Lo sguardo di Boyle viaggia all’interno di un paesaggio che è allo stesso tempo familiare e profondamente modificato dalla ridotta presenza umana. Ho apprezzato la scelta, almeno in questo primo capitolo della nuova trilogia, di evitare le ambientazioni urbane e mostrare pochissimi residui (il vagone di un treno, un paio di edifici, una vecchia stazione di servizio) della defunta civiltà.
Il film è molto coerente con il suo predecessore diretto, ovvero 28 Giorni dopo: ha gli stessi toni malinconici alternati a scoppi furiosi di violenza e azione, delle simili stramberie stilistiche (vi ricordate che, a un certo punto, i superstiti guidavano dentro a un dipinto?), ma è anche un’opera più centrata e più consapevole; di nuovo, nonostante il protagonista sia poco più che un bambino, 28 Anni dopo è un film adulto, anche pacato, se vogliamo. Riflette sulle nostre caducità e mortalità, su quanto siamo transitori e insignificanti, e lo fa attraverso gli occhi di una persona che queste nozioni dovrebbe averle ben impresse: dopotutto è nato nel bel mezzo di un’apocalisse, e per quanto circoscritta a un solo paese, l’apocalisse è tutto ciò che Spike conosce.

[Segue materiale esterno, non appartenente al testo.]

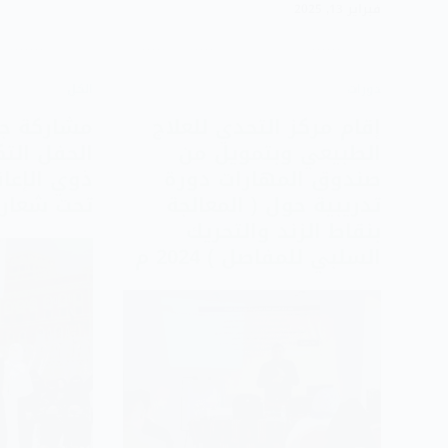
فبراير 13, 2025
دورات
الكل
إقام مركز التحدي للعلاج
مشاركة جم
الطبيعي وبتمويل من
الحفل الت
صندوق المهارات دورة
ذوي الإعا
تدريبية حول ( المعالجة
تحت شعار (
بنقاط الزند والتحريك
السلبي للمفاصل ) 2024 م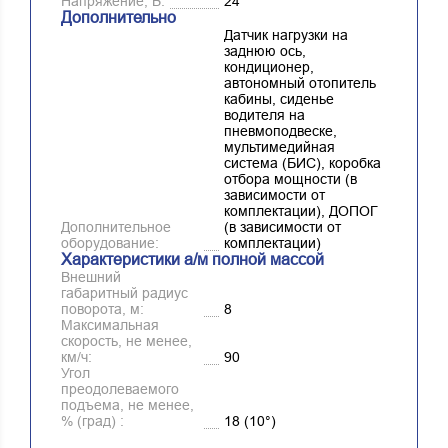
Напряжение, B:
24
Дополнительно
Датчик нагрузки на
заднюю ось,
кондиционер,
автономный отопитель
кабины, сиденье
водителя на
пневмоподвеске,
мультимедийная
система (БИС), коробка
отбора мощности (в
зависимости от
комплектации), ДОПОГ
Дополнительное
(в зависимости от
оборудование:
комплектации)
Характеристики а/м полной массой
Внешний
габаритный радиус
поворота, м:
8
Максимальная
скорость, не менее,
км/ч:
90
Угол
преодолеваемого
подъема, не менее,
% (град) :
18 (10°)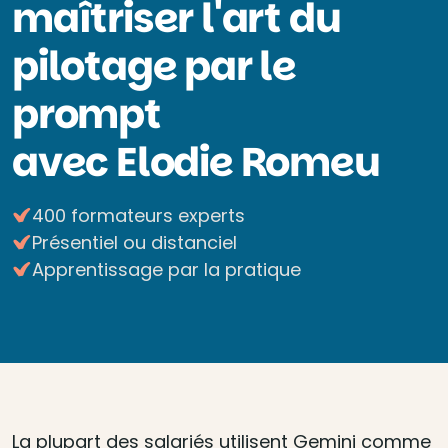
maîtriser l'art du
pilotage par le
prompt
avec Elodie Romeu
400 formateurs experts
Présentiel ou distanciel
Apprentissage par la pratique
La plupart des salariés utilisent Gemini comme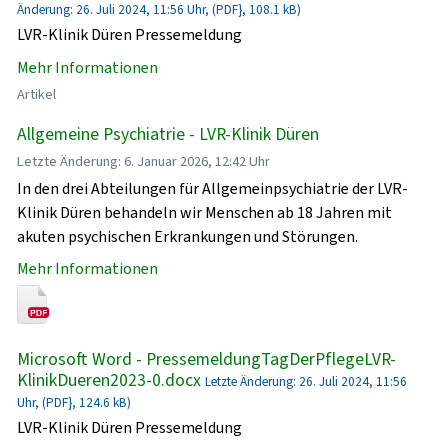
Änderung: 26. Juli 2024, 11:56 Uhr, (PDF}, 108.1 kB)
LVR-Klinik Düren Pressemeldung
Mehr Informationen
Artikel
Allgemeine Psychiatrie - LVR-Klinik Düren
Letzte Änderung: 6. Januar 2026, 12:42 Uhr
In den drei Abteilungen für Allgemeinpsychiatrie der LVR-
Klinik Düren behandeln wir Menschen ab 18 Jahren mit
akuten psychischen Erkrankungen und Störungen.
Mehr Informationen
Microsoft Word - PressemeldungTagDerPflegeLVR-
KlinikDueren2023-0.docx
Letzte Änderung: 26. Juli 2024, 11:56
Uhr, (PDF}, 124.6 kB)
LVR-Klinik Düren Pressemeldung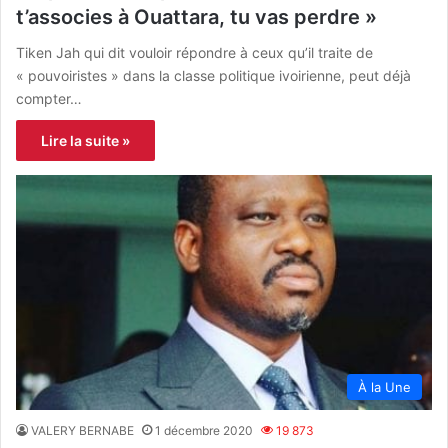
t’associes à Ouattara, tu vas perdre »
Tiken Jah qui dit vouloir répondre à ceux qu’il traite de
« pouvoiristes » dans la classe politique ivoirienne, peut déjà
compter…
Lire la suite »
À la Une
VALERY BERNABE
1 décembre 2020
19 873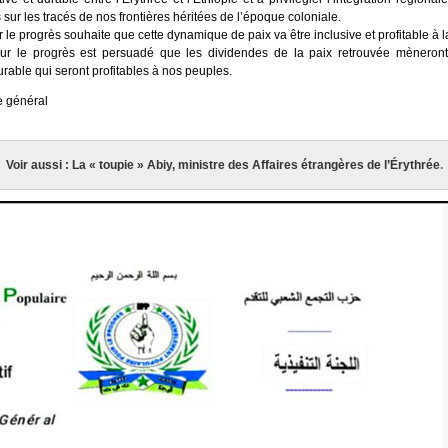
s sur les tracés de nos frontières héritées de l’époque coloniale.
e progrès souhaite que cette dynamique de paix va être inclusive et profitable à l
r le progrès est persuadé que les dividendes de la paix retrouvée mèneront 
rable qui seront profitables à nos peuples.
e général
Voir aussi : La « toupie » Abiy, ministre des Affaires étrangères de l’Érythrée
.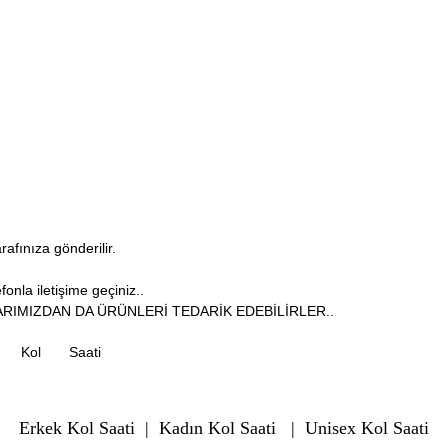
arafınıza gönderilir.
onla iletişime geçiniz..
RIMIZDAN DA ÜRÜNLERİ TEDARİK EDEBİLİRLER..
Kol
Saati
Erkek Kol Saati
|
Kadın Kol Saati
|
Unisex Kol Saati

Ma invece non è così, perché un conto è tirare una freccia in testa a un infetto, un altro è venire a patti con la mortalità delle persone che amiamo. La cosa migliore del film è che questa lezione non viene appresa attraverso la violenza, ma attraverso la dolcezza, un atto di umana pietà, la comprensione che, alla fine di tutto, l’amore rimane comunque.
Poi, Boyle è pur sempre Boyle e ci deve mettere la sua firma, con un paio di stacchi di montaggio che mi hanno fatto saltare sulla poltrona, e non in senso buono, e quella roba davvero cafonissima del ralenty con gli I-phone ogni volta che qualcuno ammazza un infetto. Ma va bene, lasciamolo giocare che tanto alcune cose non cambieranno mai ed è pure giusto, anche se a me non piacciono.

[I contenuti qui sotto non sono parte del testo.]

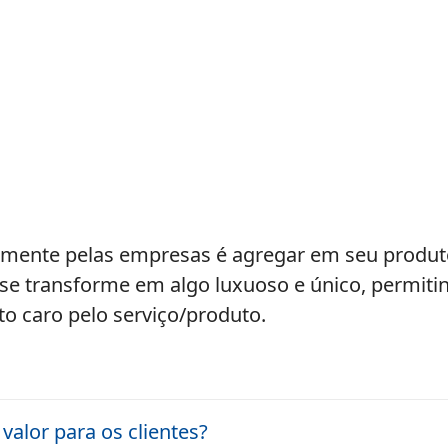
lmente pelas empresas é agregar em seu produto/
se transforme em algo luxuoso e único, permit
o caro pelo serviço/produto.
alor para os clientes?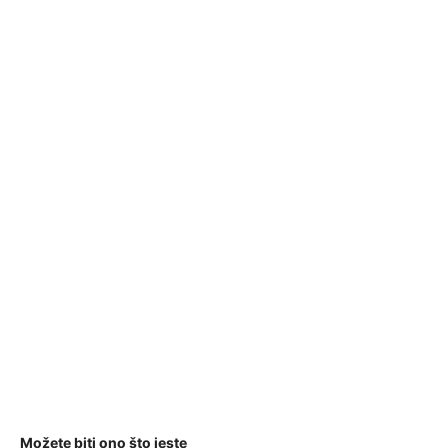
Možete biti ono što jeste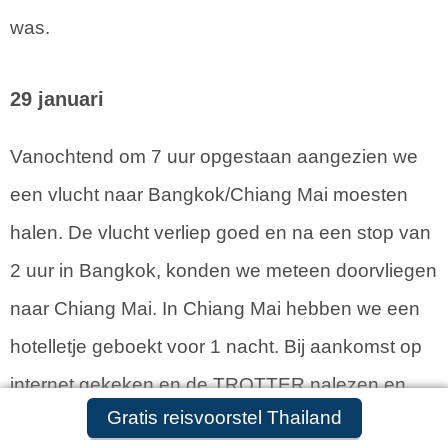
was.
29 januari
Vanochtend om 7 uur opgestaan aangezien we
een vlucht naar Bangkok/Chiang Mai moesten
halen. De vlucht verliep goed en na een stop van
2 uur in Bangkok, konden we meteen doorvliegen
naar Chiang Mai. In Chiang Mai hebben we een
hotelletje geboekt voor 1 nacht. Bij aankomst op
internet gekeken en de TROTTER nalezen en
Gratis reisvoorstel aanvragen
Gratis reisvoorstel Thailand
binnen een paar minuten hadden we een leuke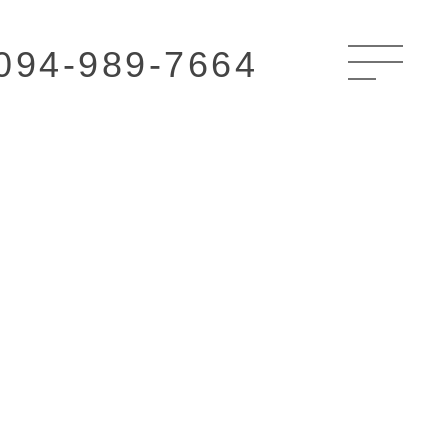
094-989-7664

Per il resto, il film abbassa moltissimo il ritmo nella seconda parte, perché cambia in profondità il tono del racconto, e in effetti la seconda parte è la migliore, in particolare dall’ingresso in campo del dottor Kelson interpretato da Ralph Fiennes che fa sempre la sua figura da gigante.
Gli attori sono tutti eccellenti, il giovanissimo Alfie Williams è eccezionale nel dare al suo Spike tutte le sfumature possibili, e questa è un’altra buona notizia, perché sarà il protagonista dell’intera trilogia e lo vedremo crescere sullo schermo.
Ma chi fa davvero impressione è Jodie Comer, così misurata e sottile che basta vederla annuire in una particolare scena (se l’avete visto, sapete) per farci andare il cuore in frantumi.
Insomma, 28 Anni dopo è davvero un grande film, e se ve lo dico io che con Danny Boyle proprio non vado d’accordo, dovete credermi.












Sì, se parli bene di Danny Boyle vuol dire che pensi che con 28 Anni dopo sia diventato adulto per davvero (Garland gli avrà dato una mano) 😉 In un tale contesto britannico epidemico e “isolazionista” non si sarebbe trovato affatto male nemmeno Neil Marshall, credo (e chissà che Boyle, qui, non abbia inteso fare una sorta di omaggio al collega)…
28 giorni dopo è molto bello, come il successivo. Li consideravo talmente “film di zombi” che mi ero dimenticato che si trattasse di infetti…
ma è anche una questione di lana caprina, secondo me: sono film di zombie, che siano infetti, almeno nei primi film, è del tutto accidentale
Interessante. Boyle è Boyle. Prendere o lasciare.